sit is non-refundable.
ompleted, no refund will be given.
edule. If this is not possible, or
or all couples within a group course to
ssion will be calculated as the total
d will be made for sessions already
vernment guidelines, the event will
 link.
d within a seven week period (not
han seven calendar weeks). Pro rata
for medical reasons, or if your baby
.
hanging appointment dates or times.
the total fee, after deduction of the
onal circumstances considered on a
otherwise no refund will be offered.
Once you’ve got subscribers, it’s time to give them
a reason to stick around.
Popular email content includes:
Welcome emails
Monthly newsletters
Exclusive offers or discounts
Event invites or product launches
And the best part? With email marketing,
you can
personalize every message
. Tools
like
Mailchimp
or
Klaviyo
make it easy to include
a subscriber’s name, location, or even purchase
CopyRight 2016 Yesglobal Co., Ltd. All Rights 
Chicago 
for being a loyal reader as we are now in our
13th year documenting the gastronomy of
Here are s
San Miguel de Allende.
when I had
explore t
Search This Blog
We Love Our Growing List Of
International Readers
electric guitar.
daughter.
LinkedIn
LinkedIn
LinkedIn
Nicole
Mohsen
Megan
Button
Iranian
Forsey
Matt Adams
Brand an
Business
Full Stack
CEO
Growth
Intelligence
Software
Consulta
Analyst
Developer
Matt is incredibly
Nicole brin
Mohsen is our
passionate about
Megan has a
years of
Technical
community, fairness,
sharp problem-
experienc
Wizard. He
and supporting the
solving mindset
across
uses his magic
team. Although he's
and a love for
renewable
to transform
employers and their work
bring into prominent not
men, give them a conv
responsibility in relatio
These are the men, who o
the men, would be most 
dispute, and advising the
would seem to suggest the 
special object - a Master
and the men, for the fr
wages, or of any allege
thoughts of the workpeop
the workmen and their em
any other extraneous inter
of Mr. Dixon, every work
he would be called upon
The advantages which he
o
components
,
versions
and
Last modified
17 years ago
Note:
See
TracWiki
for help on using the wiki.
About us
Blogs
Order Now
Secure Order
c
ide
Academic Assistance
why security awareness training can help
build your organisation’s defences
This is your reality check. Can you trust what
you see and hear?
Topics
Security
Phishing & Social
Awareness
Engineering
...
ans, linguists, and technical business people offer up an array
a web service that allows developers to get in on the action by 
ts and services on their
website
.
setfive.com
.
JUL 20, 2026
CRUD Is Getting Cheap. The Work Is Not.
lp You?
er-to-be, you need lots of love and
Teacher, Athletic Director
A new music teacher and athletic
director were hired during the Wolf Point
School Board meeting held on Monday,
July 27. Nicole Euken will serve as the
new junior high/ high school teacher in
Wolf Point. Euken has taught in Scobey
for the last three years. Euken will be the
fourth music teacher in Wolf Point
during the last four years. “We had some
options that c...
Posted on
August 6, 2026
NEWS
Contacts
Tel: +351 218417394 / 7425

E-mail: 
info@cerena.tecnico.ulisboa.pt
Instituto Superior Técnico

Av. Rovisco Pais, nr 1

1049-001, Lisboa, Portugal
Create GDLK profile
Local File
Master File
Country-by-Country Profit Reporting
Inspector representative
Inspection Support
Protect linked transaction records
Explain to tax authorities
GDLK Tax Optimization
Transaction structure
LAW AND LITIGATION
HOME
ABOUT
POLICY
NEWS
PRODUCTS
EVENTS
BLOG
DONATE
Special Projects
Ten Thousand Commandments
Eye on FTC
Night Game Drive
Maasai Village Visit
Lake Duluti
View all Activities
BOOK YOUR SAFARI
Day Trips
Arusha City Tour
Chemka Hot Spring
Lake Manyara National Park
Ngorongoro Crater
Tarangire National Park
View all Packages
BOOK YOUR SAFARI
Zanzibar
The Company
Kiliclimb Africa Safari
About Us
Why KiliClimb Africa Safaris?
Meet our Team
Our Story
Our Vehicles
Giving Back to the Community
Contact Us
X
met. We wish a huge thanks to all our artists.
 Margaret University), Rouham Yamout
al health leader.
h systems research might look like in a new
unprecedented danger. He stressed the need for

DIRECTIONS FOR THIS TASK = Above are the entries. Copy exactly the part that opens with the line containing "edule. If this is not possible, or" and closes with the line containing "These are the men, who o", and no more.

YOUR RESPONSE =
edule. If this is not possible, or
or all couples within a group course to
ssion will be calculated as the total
d will be made for sessions already
vernment guidelines, the event will
 link.
d within a seven week period (not
han seven calendar weeks). Pro rata
for medical reasons, or if your baby
.
hanging appointment dates or times.
the total fee, after deduction of the
onal circumstances considered on a
otherwise no refund will be offered.
Once you’ve got subscribers, it’s time to give them
a reason to stick around.
Popular email content includes:
Welcome emails
Monthly newsletters
Exclusive offers or discounts
Event invites or product launches
And the best part? With email marketing,
you can
personalize every message
. Tools
like
Mailchimp
or
Klaviyo
make it easy to include
a subscriber’s name, location, or even purchase
CopyRight 2016 Yesglobal Co., Ltd. All Rights 
Chicago 
for being a loyal reader as we are now in our
13th year documenting the gastronomy of
Here are s
San Miguel de Allende.
when I had
explore t
Search This Blog
We Love Our Growing List Of
International Readers
electric guitar.
daughter.
LinkedIn
LinkedIn
LinkedIn
Nicole
Mohsen
Megan
Button
Iranian
Forsey
Matt Adams
Brand an
Business
Full Stack
CEO
Growth
Intelligence
Software
Consulta
Analyst
Developer
Matt is incredibly
Nicole brin
Mohsen is our
passionate about
Megan has a
years of
Technical
community, fairness,
sharp problem-
experienc
Wizard. He
and supporting the
solving mindset
across
uses his magic
team. Although he's
and a love for
renewable
to transform
employers and their work
bring into prominent not
men, give them a conv
responsibility in relatio
These are the men, who o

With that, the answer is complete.